‘The Spanish Gardener’: Artist Depicts Picasso As A 10-Foot-Tall Garden Gnome
COLUMBIA STREET WATERFRONT DISTRICT – A giant garden gnome depicting painter Pablo Picasso wearing flip-flops and mowing a lawn is catching the eyes of passersby on Columbia Street.
The Spanish Gardener, the ten-foot-tall sculpture created by Brooklyn-based artist Elliott Arkin, was unveiled on Friday, June 1 by the Brooklyn Greenway Initiative (BGI). The public artwork, which will temporarily sit behind a chain-link fence close to the waterfront on the corner of Columbia and Degraw Streets, illustrates the BGI’s “role as both ‘artist’ and ‘caretaker’ of the Brooklyn Waterfront Greenway.”
A part of Arkin’s satirical sculpture series entitled A Peaceable Kingdom depicting famous artists as garden gnomes performing everyday activities (i.e., Andy Warhol filling a wading pool with a hose, Georgia O’Keeffe picking calla lilies) the massive Picasso caricature is Arkin’s largest work to date.

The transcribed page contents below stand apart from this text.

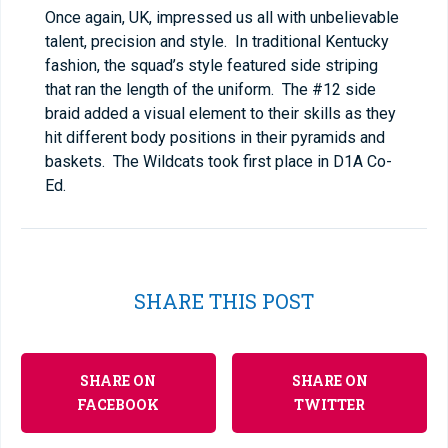
Once again, UK, impressed us all with unbelievable
talent, precision and style. In traditional Kentucky
fashion, the squad’s style featured side striping
that ran the length of the uniform. The #12 side
braid added a visual element to their skills as they
hit different body positions in their pyramids and
baskets. The Wildcats took first place in D1A Co-
Ed.
SHARE THIS POST
SHARE ON
SHARE ON
FACEBOOK
TWITTER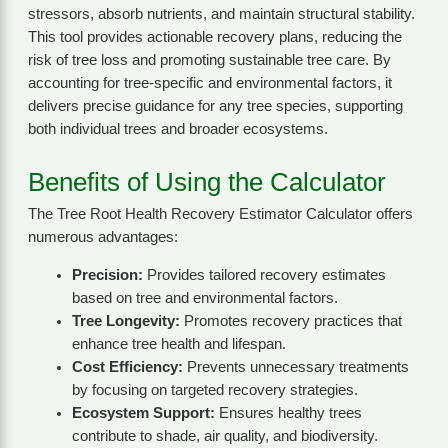
stressors, absorb nutrients, and maintain structural stability.
This tool provides actionable recovery plans, reducing the
risk of tree loss and promoting sustainable tree care. By
accounting for tree-specific and environmental factors, it
delivers precise guidance for any tree species, supporting
both individual trees and broader ecosystems.
Benefits of Using the Calculator
The Tree Root Health Recovery Estimator Calculator offers
numerous advantages:
Precision:
Provides tailored recovery estimates
based on tree and environmental factors.
Tree Longevity:
Promotes recovery practices that
enhance tree health and lifespan.
Cost Efficiency:
Prevents unnecessary treatments
by focusing on targeted recovery strategies.
Ecosystem Support:
Ensures healthy trees
contribute to shade, air quality, and biodiversity.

“I used to say that if Picasso was around today he would have to mow lawns for a living. The art world has changed that much,” the artist told artnet. After stints working as a window designer for Tiffany & Co. as well as in film production creating animation for television and commercials, Arkin worked as cartoonist-in-residence for art net Magazine in the 1990s.
Arkin’s Picasso is a “visual poem” that’s accessible to all, according to BGI’s press release announcing the artwork’s debut. “I like to camouflage my work with these kind of utilitarian objects—a garden gnome, in this instance. It’s presented as something that’s not capital ‘A’ art,” Arkin explained to artnet.
The Spanish Gardener can be viewed as a representation of the common man or the lawn mowing gnome can serve as an analogy of the artist as a gardener, planting ideas and transforming our surroundings. The piece also “playfully juxtaposes the artist/patron/viewer relationship” and satirizes “the art world with political, environmental, and social commentary,” according to the release.
Founded in 2004, the Brooklyn Greenway Initiative is a non-profit organization committed to the development and stewardship of the 14-mile Brooklyn Waterfront Greenway. When completed, the off-street, landscaped, pedestrian/cycling/running path will connect 200 acres of regional parks and several neighborhood open spaces from Greenpoint to Bay Ridge.